--- Your assignment ---
From the first line to the last, reproduce the records below exactly, omitting any picture.

___ Records for the exercise ___

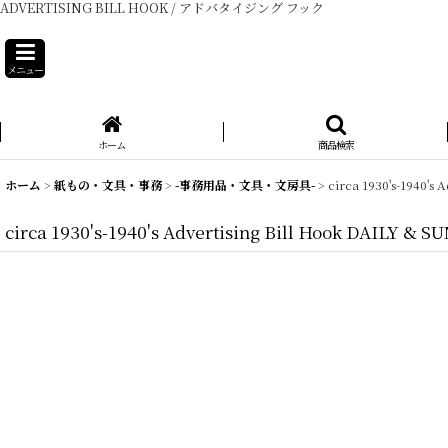
ADVERTISING BILL HOOK / アドバタイジング フック
メニュー
ホーム
商品検索
ホーム
>
紙もの・文具・事務
>
-事務用品・文具・文房具-
>
circa 1930's-194
circa 1930's-1940's Advertising Bill Hook D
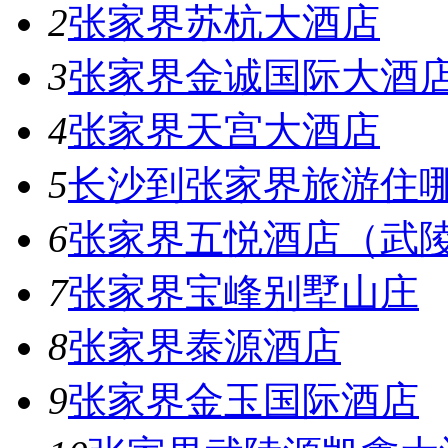
2
张家界苏杭大酒店
3
张家界金诚国际大酒
4
张家界天宫大酒店
5
长沙到张家界旅游住
6
张家界五悦酒店（武
7
张家界宝峰别墅山庄
8
张家界泰源酒店
9
张家界金玉国际酒店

___

--- Written answer ---
ADVERTISING BILL HOOK / アドバタイジング フック
メニュー
ホーム
商品検索
ホーム
>
紙もの・文具・事務
>
-事務用品・文具・文房具-
>
circa 1930's-194
circa 1930's-1940's Advertising Bill Hook D
2
张家界苏杭大酒店
3
张家界金诚国际大酒
4
张家界天宫大酒店
5
长沙到张家界旅游住
6
张家界五悦酒店（武
7
张家界宝峰别墅山庄
8
张家界泰源酒店
9
张家界金玉国际酒店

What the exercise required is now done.